In contrast to the Hotchkiss approach, the FCU split provides a better access to the anteromedial facet of the coronoid, the sublime tubercle, and the medial collateral ligament.
2. Medial approaches
The interval that splits the flexor pronator mass and elevates the anterior part (pronator teres (PT), flexor carpi radialis (FCR), and palmaris longus (PL)) along with brachialis from the anterior elbow capsule gives good access to the anterior elbow capsule and the tip of the olecranon also known as the Hotchkiss “over the top” approach (1). The access to the medial facet of the coronoid is limited and there is also poor access to the base of the coronoid.
For access to the medial facet, use the interval where the ulnar nerve lies between the heads of the flexor carpi ulnaris (FCU split; 2).
For access to the base consider elevating the entire flexor-pronator mass from posterior to anterior (Taylor and Scham; 3).
In the following the FCU split is described.
The skin incision can either be posterior with a medial skin flap or direct medial, taking care to protect the posterior branches of the medial antebrachial cutaneous nerve.
The ulnar nerve should be identified and protected. Generally, it is unroofed for 6 centimeters proximal and distal to the epicondyle. Consider anterior subcutaneous transposition if you think this will keep the nerve safer.
Pearl: Always start with the exposure of the ulnar nerve proximally as it is easier and safer.
Follow the ulnar nerve distally as it goes under the fascia between the two heads of the flexor carpi ulnaris (FCU). Incise it with a pair of scissors and protective the first motor branch running to the humeral part of the FCU.
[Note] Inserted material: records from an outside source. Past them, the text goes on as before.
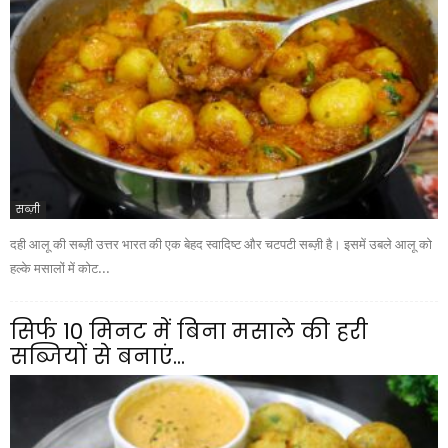
सब्ज़ी
दही आलू की सब्ज़ी उत्तर भारत की एक बेहद स्वादिष्ट और चटपटी सब्ज़ी है। इसमें उबले आलू को
हल्के मसालों में कोट...
सिर्फ 10 मिनट में बिना मसाले की हरी
सब्जियों से बनाएं...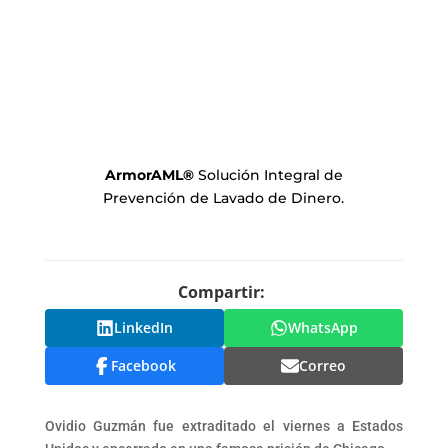
ArmorAML
®
Solución Integral de
Prevención de Lavado de Dinero.
Compartir:
LinkedIn
WhatsApp
Facebook
Correo
Ovidio Guzmán fue extraditado el viernes a Estados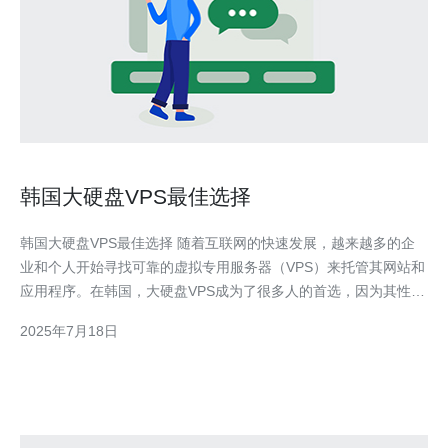
韩国大硬盘VPS最佳选择
韩国大硬盘VPS最佳选择 随着互联网的快速发展，越来越多的企
业和个人开始寻找可靠的虚拟专用服务器（VPS）来托管其网站和
应用程序。在韩国，大硬盘VPS成为了很多人的首选，因为其性能
稳定、价格实惠等优点。 大硬盘VPS相比传统VPS拥有更大的存储
2025年7月18日
空间，能够存储更多的数据和文件。这对于那些需要大量存储空间
的用户来说是非常重要的。此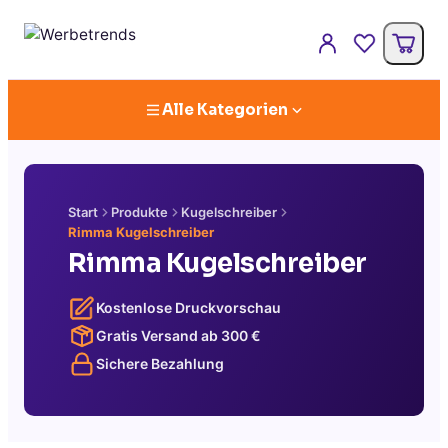
Alle Kategorien
Start
Produkte
Kugelschreiber
Rimma Kugelschreiber
Rimma Kugelschreiber
Kostenlose Druckvorschau
Gratis Versand ab
300
€
Sichere Bezahlung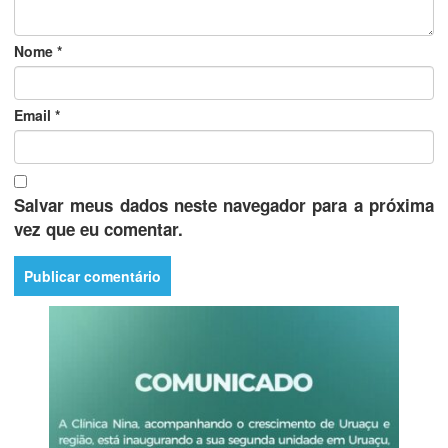
Nome
*
Email
*
Salvar meus dados neste navegador para a próxima
vez que eu comentar.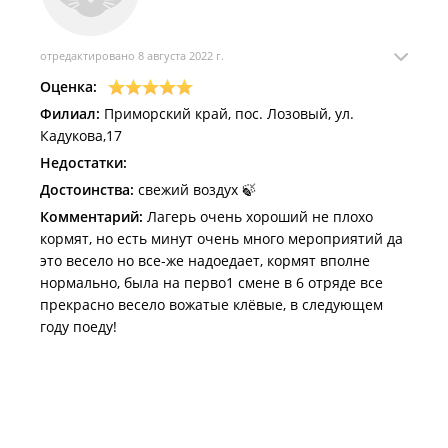
отредактировано 8 августа 2022 г.
Оценка:
Филиал:
Приморский край, пос. Лозовый, ул.
Кадукова,17
Недостатки:
Достоинства:
свежий воздух 🍃
Комментарий:
Лагерь очень хороший не плохо
кормят, но есть минут очень много мероприятий да
это весело но все-же надоедает, кормят вполне
нормально, была на перво1 смене в 6 отряде все
прекрасно весело вожатые клёвые, в следующем
году поеду!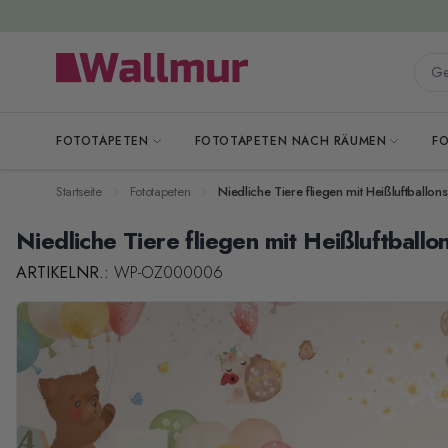
Zum Inhalt springen
Gesa
FOTOTAPETEN
FOTOTAPETEN NACH RÄUMEN
F
Startseite
Fototapeten
Niedliche Tiere fliegen mit Heißluftballon
Niedliche Tiere fliegen mit Heißluftball
ARTIKELNR.:
WP-OZ000006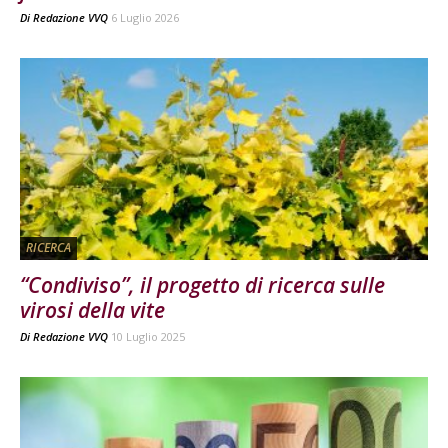
Di
Redazione VVQ
6 Luglio 2026
RICERCA
“Condiviso”, il progetto di ricerca sulle
virosi della vite
Di
Redazione VVQ
10 Luglio 2025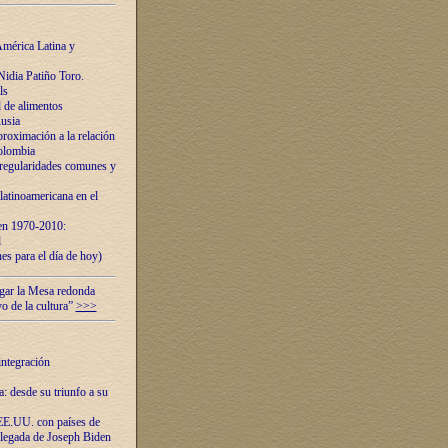
mérica Latina y
idia Patiño Toro.
ls
 de alimentos
usia
roximación a la relación
olombia
 regularidades comunes y
latinoamericana en el
 en 1970-2010:
l
es para el día de hoy)
ugar la Mesa redonda
vo de la cultura”
>>>
integración
 desde su triunfo a su
EE.UU. con países de
llegada de Joseph Biden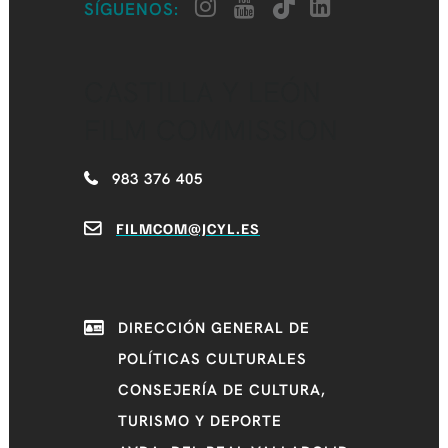
SÍGUENOS:
CASTILLA Y LEÓN
FILM COMMISSION
983 376 405
FILMCOM@JCYL.ES
DIRECCIÓN GENERAL DE
POLÍTICAS CULTURALES
CONSEJERÍA DE CULTURA,
TURISMO Y DEPORTE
Pearl: Small, bleeding vessels can be best coagulated by using a bipolar coagulation pincette to protect the ulnar nerve.
Splitting the FCU
Use the course of the ulnar nerve to distinguish the humeral and the ulnar part of the FCU. Start the dissection distally and elevate the humeral part of the FCU extra-periosteally off the coronoid, medial collateral ligament (MCL), and anterior elbow capsule. The MCL travels from the medial epicondyle to the sublime tubercle which is usually palpable.
For better exposure to the medial coronoid, the exposure can be extended distally and proximally. Distally one can split the FCU further down. Proximally one can extend the dissection by sharp, subperiosteal elevation of the flexor-pronator mass off the medial supracondylar ridge of the distal humerus, although this is not usually necessary.
Both, the brachial muscle and the flexor-pronator mass can be elevated off the anterior joint capsule.
The elbow joint can further be opened with an anterior capsulotomy.